Find the line in the material below that contains "dans leur nouveau parcours.", then give it again, with all later lines, exactly as shown.

^^^^^^^^

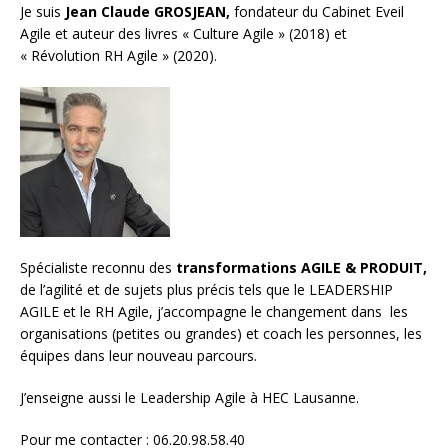
Je suis
Jean Claude GROSJEAN,
fondateur du Cabinet Eveil
Agile et auteur des livres « Culture Agile » (2018) et
« Révolution RH Agile » (2020).
Spécialiste reconnu des
transformations AGILE & PRODUIT,
de l’agilité et de sujets plus précis tels que le LEADERSHIP
AGILE et le RH Agile, j’accompagne le changement dans les
organisations (petites ou grandes) et
coach les personnes, les
équipes
dans leur nouveau parcours.
J’enseigne aussi le
Leadership Agile à HEC Lausanne.
Pour me contacter : 06.20.98.58.40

^^^^^^^^

## Task solution
dans leur nouveau parcours.
J’enseigne aussi le
Leadership Agile à HEC Lausanne.
Pour me contacter : 06.20.98.58.40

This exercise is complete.